Purpose: This study aimed to explore the expression profile of miR-185-5p in proliferative DR (PDR), and further evaluate its diagnostic value and possible mechanism of miR-185-5p in PDR.

Methods: The level of miR-185-5p was detected by qRT-PCR. The ROC curve was established to estimate the diagnostic ability of miR-185-5p. Transwell experiment and cell counting kit-8 (CCK-8) assays were conducted to assess the effect of miR-185-5p on the migration and proliferation of human retinal endothelial cells (HRECs) induced by high glucose. Enzyme linked immunosorbent assay (ELISA) was used to detect the concentrations of inflammatory factors. The luciferase reporter gene experiment was used to prove the interaction between miR-185-5p and CXCR4.

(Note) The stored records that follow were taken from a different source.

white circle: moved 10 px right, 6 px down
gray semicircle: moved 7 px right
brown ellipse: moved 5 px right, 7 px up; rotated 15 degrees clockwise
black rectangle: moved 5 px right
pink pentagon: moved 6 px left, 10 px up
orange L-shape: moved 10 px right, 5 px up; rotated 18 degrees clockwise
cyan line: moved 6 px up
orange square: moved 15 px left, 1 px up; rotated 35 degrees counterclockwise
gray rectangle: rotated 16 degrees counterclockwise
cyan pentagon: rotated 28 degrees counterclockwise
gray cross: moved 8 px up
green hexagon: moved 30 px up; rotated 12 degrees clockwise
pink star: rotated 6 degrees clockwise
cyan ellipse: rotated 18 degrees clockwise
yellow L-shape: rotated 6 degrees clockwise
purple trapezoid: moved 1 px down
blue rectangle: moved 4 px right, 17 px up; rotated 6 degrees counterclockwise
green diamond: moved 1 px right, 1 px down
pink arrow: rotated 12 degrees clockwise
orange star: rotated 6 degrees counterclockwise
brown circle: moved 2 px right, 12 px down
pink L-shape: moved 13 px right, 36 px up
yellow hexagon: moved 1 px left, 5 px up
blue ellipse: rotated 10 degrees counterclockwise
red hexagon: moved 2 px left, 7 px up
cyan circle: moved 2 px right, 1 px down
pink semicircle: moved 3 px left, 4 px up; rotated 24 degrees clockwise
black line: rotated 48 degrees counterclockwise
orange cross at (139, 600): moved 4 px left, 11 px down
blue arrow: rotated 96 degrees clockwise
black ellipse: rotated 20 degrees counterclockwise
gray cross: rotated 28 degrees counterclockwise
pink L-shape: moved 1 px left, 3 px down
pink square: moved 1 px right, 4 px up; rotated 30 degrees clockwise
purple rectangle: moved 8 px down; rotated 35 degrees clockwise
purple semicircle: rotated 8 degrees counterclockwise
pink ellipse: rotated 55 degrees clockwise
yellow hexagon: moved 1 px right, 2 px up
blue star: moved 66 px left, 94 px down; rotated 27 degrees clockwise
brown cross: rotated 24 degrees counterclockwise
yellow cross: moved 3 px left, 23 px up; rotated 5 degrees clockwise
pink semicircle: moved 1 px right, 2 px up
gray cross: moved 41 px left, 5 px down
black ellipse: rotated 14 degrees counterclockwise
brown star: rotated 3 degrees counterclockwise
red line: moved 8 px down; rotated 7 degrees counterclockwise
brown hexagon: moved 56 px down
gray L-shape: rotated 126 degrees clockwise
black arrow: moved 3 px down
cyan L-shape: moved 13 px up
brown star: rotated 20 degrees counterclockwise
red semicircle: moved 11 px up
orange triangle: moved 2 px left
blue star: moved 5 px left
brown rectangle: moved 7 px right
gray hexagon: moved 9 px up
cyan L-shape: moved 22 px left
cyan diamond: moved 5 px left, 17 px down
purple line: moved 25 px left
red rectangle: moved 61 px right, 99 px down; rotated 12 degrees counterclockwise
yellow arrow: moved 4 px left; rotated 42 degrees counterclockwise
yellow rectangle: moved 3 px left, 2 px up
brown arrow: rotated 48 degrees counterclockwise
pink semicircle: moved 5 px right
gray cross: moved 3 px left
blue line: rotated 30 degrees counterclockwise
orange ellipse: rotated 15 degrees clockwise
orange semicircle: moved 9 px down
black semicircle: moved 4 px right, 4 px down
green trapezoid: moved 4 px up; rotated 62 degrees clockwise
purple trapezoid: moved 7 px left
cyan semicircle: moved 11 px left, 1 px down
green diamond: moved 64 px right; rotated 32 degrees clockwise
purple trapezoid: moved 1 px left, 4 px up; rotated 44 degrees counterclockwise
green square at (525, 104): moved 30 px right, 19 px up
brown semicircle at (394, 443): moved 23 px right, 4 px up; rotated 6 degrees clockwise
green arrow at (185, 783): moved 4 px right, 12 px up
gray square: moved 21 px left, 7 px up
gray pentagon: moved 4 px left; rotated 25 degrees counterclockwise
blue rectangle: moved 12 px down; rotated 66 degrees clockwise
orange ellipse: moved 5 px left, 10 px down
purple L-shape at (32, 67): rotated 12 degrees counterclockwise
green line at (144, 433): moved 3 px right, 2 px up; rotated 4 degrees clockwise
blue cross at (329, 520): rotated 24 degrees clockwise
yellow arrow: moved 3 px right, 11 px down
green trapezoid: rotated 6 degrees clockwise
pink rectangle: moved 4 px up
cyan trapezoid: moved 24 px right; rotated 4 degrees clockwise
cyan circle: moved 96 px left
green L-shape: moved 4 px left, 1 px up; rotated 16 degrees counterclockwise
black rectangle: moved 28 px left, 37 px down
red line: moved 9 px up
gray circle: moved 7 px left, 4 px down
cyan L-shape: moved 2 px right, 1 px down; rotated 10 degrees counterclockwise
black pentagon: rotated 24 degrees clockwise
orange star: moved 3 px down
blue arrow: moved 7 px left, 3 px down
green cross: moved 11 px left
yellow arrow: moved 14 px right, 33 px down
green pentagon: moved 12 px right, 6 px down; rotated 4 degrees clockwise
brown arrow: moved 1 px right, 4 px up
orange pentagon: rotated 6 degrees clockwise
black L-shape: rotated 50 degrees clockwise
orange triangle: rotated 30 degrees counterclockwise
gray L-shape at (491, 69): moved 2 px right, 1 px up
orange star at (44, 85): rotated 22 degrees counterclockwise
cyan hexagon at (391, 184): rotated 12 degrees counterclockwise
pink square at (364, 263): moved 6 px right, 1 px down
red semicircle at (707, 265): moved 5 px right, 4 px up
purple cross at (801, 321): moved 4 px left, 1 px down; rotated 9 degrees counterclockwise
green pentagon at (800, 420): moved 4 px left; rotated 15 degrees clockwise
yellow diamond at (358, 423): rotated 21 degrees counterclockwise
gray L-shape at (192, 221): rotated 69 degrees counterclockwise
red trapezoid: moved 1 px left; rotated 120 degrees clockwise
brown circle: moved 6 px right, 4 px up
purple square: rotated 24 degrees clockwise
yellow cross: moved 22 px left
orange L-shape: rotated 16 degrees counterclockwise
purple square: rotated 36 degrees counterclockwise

Results: Compared to the control group, the expression of miR-185-5p was significantly up-regulated in both the type 2 diabetes mellitus (T2DM) group and the PDR groups, with higher levels in the PDR group than in the T2DM group. The ROC curve reveals that serum miR-185-5p can distinguish PDR patients from T2DM patients. MiR-185-5p levels in HRECs increased significantly after high glucose induction. High glucose induction also promoted the migration, proliferation and inflammation response of HRECs. However, when the intracellular miR-185-5p level was down-regulated by miR-185-5p inhibitor transfection, these effects were inhibited. The luciferase reporter gene assay showed that miR-185-5p directly targets CXCR4.

Conclusion: The expression of miR-185-5p is out of balance in PDR and it may be involved in regulating the migration and proliferation of HRECs by regulating CXCR4.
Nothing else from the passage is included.